BEGIN Listed entries

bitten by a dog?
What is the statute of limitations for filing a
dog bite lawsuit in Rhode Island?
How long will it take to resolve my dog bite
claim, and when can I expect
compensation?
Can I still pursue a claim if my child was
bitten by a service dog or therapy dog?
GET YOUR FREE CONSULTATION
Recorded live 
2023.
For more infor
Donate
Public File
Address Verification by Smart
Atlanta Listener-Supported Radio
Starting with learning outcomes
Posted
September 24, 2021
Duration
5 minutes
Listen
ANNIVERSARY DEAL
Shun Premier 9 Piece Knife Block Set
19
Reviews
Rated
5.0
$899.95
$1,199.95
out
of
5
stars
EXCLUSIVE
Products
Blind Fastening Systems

END Listed entries
BEGIN Listed entries

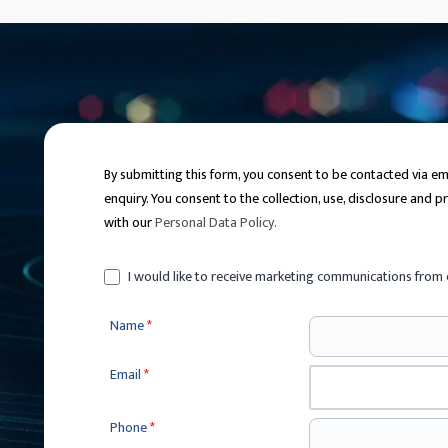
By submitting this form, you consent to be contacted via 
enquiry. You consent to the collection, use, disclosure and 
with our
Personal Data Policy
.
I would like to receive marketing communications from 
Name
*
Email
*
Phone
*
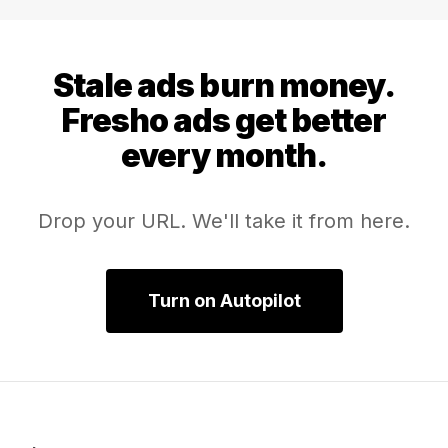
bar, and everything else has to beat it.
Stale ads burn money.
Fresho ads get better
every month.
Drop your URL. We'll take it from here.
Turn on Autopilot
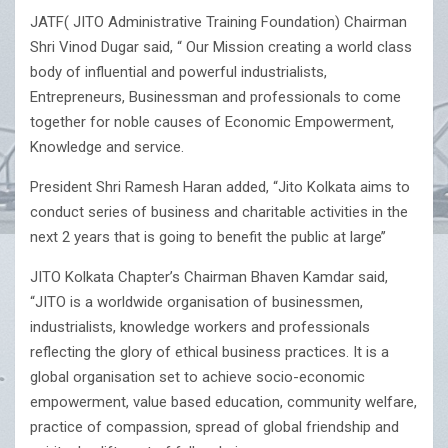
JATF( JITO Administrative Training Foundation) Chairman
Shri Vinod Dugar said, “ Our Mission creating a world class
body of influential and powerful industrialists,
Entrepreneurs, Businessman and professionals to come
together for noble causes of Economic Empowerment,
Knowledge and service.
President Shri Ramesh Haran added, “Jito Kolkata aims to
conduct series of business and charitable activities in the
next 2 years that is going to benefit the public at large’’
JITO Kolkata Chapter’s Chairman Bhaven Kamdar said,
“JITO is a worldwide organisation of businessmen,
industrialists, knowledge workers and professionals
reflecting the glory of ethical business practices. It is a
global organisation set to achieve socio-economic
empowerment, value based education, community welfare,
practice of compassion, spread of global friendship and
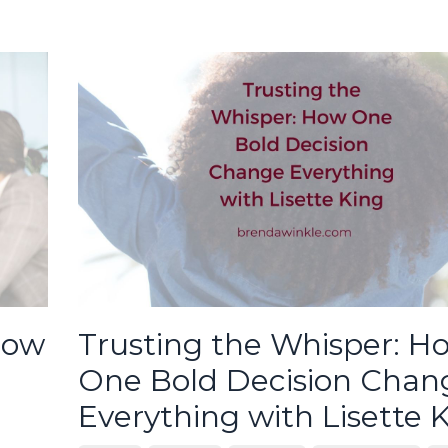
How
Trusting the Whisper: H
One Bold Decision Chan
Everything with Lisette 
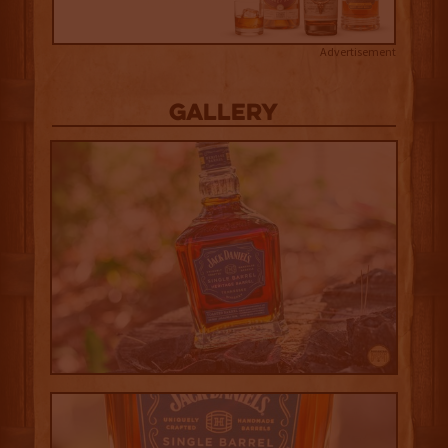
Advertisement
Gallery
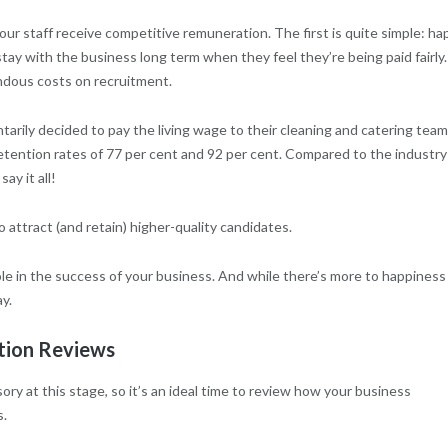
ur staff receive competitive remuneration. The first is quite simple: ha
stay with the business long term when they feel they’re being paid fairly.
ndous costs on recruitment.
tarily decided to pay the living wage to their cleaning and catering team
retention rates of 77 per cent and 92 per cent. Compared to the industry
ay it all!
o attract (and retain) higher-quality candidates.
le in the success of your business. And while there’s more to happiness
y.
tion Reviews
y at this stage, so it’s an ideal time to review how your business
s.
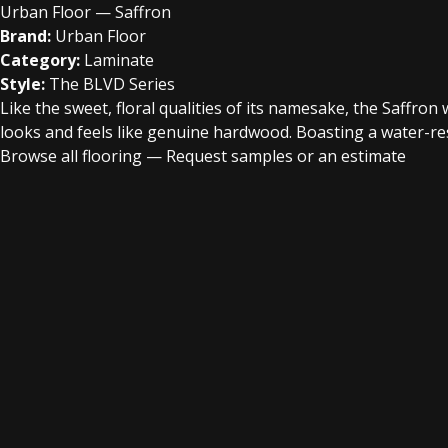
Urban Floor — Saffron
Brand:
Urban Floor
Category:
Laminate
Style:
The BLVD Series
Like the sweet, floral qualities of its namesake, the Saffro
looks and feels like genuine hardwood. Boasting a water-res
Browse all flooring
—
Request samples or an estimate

END Listed entries

## Required work
In the listing above, the lines from the one containing "Shri Vinod Dugar" through the one containing "President Shri Ramesh" must be set down exactly, with no other lines.

## Exercise answer
Shri Vinod Dugar said, “ Our Mission creating a world class
body of influential and powerful industrialists,
Entrepreneurs, Businessman and professionals to come
together for noble causes of Economic Empowerment,
Knowledge and service.
President Shri Ramesh Haran added, “Jito Kolkata aims to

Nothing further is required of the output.